“That’s because she was and she didn’t want me to know it. Probably something about this new job she won’t tell me about, which makes me think it’s dangerous or illegal.”
“And the credit card?”
“Is mine. I let her keep it after she lost her last job. She went from constantly trying to return it to saying she needed it for a little while longer.”
I frown. “Do you think it’s drugs?”
Everleigh blows out a heavy breath. “Knowing Della, it’s something worse than drugs.”
“What could be worse than drugs?”
“Whatever it is, I’ll get to the bottom of it. Anyway, is everything okay with the baby? My mom…” Her voice trails off, and she swallows hard, looking away as she wraps her arms around herself. “Asylum took me from my mom and stuck her in a private hospital, then had another woman raise me. It was the man who I refuse to call my father. Sloane Eddiswood.”
I stare at her in horror.
Her eyes flick to me, and seeing my horror, she smiles faintly. “Awful, huh? All the time we couldn’t find you, I kept thinking that they would do the same to you and your baby.”
I curve an arm protectively around my belly as I try desperately not to imagine someone taking my baby. “I hear it, but I struggle to believe it.”
“I know,” she says. “I wrote a victim impact statement for the prosecutor to read to the jury. Maybe when people hear what Sloane did to my mom and me, it’ll mean he gets to experience, firsthand, what it feels like to be locked up.”
I was terrified when I first found out I was pregnant. Not for me, but what it would mean for my child.
The odds of me giving birth to an omega are sky high. When my omega mom and alpha dad found out they were pregnant with me, everyone expected I would be an omega. An omega and alpha union only ever result in an omega child, or very rarely, an alpha.
I kept thinking about what would happen to my child if I gave birth while caged by an alpha like Nathaniel Lang, who viewed me as his appreciating asset.
“We should get to the party,” I say, more so I have an excuse to stop thinking of such a horrifying future that could so easily have been a reality.
“Do you think he’ll go to jail?” Everleigh asks before I can walk out. Her expression is distant as she looks at me. “I try to imagine him in jail and I can’t.
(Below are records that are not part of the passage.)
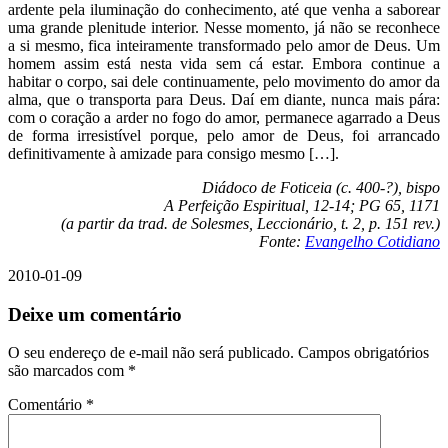
ardente pela iluminação do conhecimento, até que venha a saborear
uma grande plenitude interior. Nesse momento, já não se reconhece
a si mesmo, fica inteiramente transformado pelo amor de Deus. Um
homem assim está nesta vida sem cá estar. Embora continue a
habitar o corpo, sai dele continuamente, pelo movimento do amor da
alma, que o transporta para Deus. Daí em diante, nunca mais pára:
com o coração a arder no fogo do amor, permanece agarrado a Deus
de forma irresistível porque, pelo amor de Deus, foi arrancado
definitivamente à amizade para consigo mesmo […].
Diádoco de Foticeia (c. 400-?), bispo
A Perfeição Espiritual, 12-14; PG 65, 1171
(a partir da trad. de Solesmes, Leccionário, t. 2, p. 151 rev.)
Fonte:
Evangelho Cotidiano
2010-01-09
Deixe um comentário
O seu endereço de e-mail não será publicado.
Campos obrigatórios
são marcados com
*
Comentário
*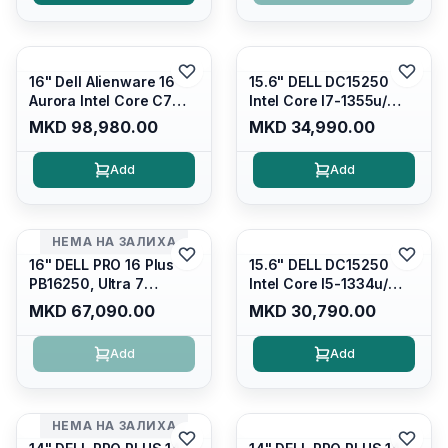
Silver/ Ubuntu
Carbon Black/ Ubuntu
16" Dell Alienware 16
15.6" DELL DC15250
Aurora Intel Core C7
Intel Core I7-1355u/
240H /16GB RAM DDR5
16GB DDR4 / 512GB SSD
MKD 98,980.00
MKD 34,990.00
5600mhz/ 1TB SSD M.2
M.2 2230/ Intel UHD
Nvme/rtx4050 6GB/
Graphics/ 120Hz Anti-
Add
Add
Wqxga(2560x1600)
glare FULLHD LED
120Hz 300 nits / Wi-
Display/ Backlit Kb/
fi7+bt5.4, AW White KB/
Platinum Silver/ Ubuntu
Win 11 Home/
НЕМА НА ЗАЛИХА
Interstellar Indigo
16" DELL PRO 16 Plus
15.6" DELL DC15250
PB16250, Ultra 7
Intel Core I5-1334u/
265U/16GB RAM (1x
16GB DDR4 (1x16gb
MKD 67,090.00
MKD 30,790.00
16GB) 5600 Mhz DDR5/
2666mhz)/ 512GB SSD
512GB SSD M.2 Nvme/
M.2 Nvme/ Intel UHD
Add
Add
/cam+mic,bt/backlit KB
Graphics/ 120Hz Anti-
/fingerprint Reader
glare FULLHD LED
Display/ Backlit Kb
НЕМА НА ЗАЛИХА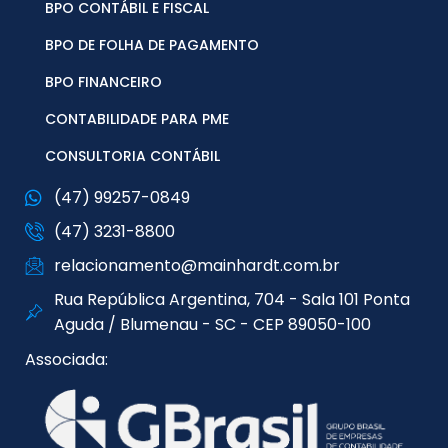
BPO CONTÁBIL E FISCAL
BPO DE FOLHA DE PAGAMENTO
BPO FINANCEIRO
CONTABILIDADE PARA PME
CONSULTORIA CONTÁBIL
(47) 99257-0849
(47) 3231-8800
relacionamento@mainhardt.com.br
Rua República Argentina, 704 - Sala 101 Ponta
Aguda / Blumenau - SC - CEP 89050-100
Associada: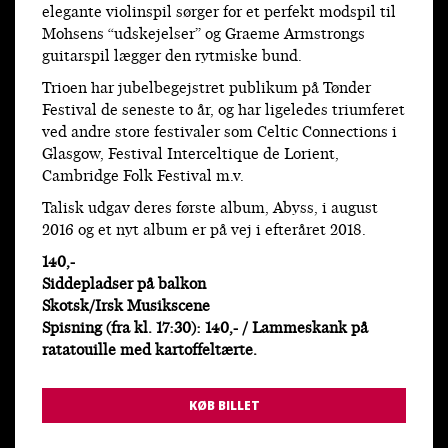
elegante violinspil sørger for et perfekt modspil til
Mohsens “udskejelser” og Graeme Armstrongs
guitarspil lægger den rytmiske bund.
Trioen har jubelbegejstret publikum på Tønder
Festival de seneste to år, og har ligeledes triumferet
ved andre store festivaler som Celtic Connections i
Glasgow, Festival Interceltique de Lorient,
Cambridge Folk Festival m.v.
Talisk udgav deres første album, Abyss, i august
2016 og et nyt album er på vej i efteråret 2018.
140,-
Siddepladser på balkon
Skotsk/Irsk Musikscene
Spisning (fra kl. 17:30): 140,- / Lammeskank på
ratatouille med kartoffeltærte.
KØB BILLET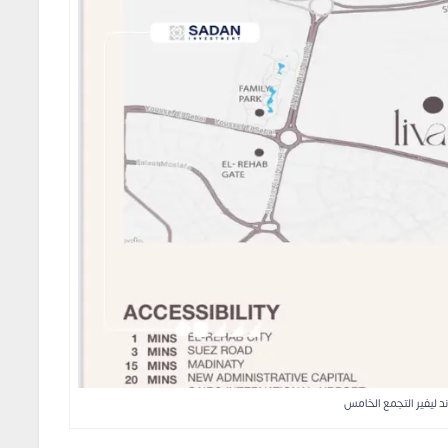
 ليفير التجمع الخامس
I keep thinking he’ll get away with it.”
So do I.
It’s why I’m so determined to get to Dexter Pieter. He will change things in the city. And if he’s involved? Then maybe when I meet with him, I should remember to take my knife.
Just in case.
Chapter 19
Resa
The party is in full flow when I step into the ballroom.
When I see how many people there are, I almost wish I hadn’t been in so much of a hurry to leave Everleigh, who might want to talk about things I’m not ready to talk about with anyone.
The party is to celebrate the soon to be open Ever Safe location. From the brief snatches of conversation I pick up, it’s in the last phase of construction. In under a month, the city will have another Pack Ashe owned free heat clinic, with another to follow two months later.
It’s like they’re planning to fill the city with Ever Safe clinics the way they’re throwing them up. If they’re doing it for Everleigh, and for omegas who won’t have to worry about an alpha sneaking into their heat suite like what happened to me, then maybe I might learn to like alphas after all.
No promises, but maybe.
Reporters sip on glasses of champagne as betas and alphas mingle. I’m not getting a whiff of omega scents, but with potent alpha pheromones dominating, there’s a reason for that.
Somewhere in this mass of bodies, Vaughn, Garrison, and Roman are weaving through the crowds. They must do this stuff all the time, yet they spent the forty-minute drive here talking it out like it was their first time.
Blaine would be in the back of the room, tucked in a corner, but still alert.
And hiding his scars, I’d thought when I caught him tugging the sleeve of his shirt down over the back of his right hand.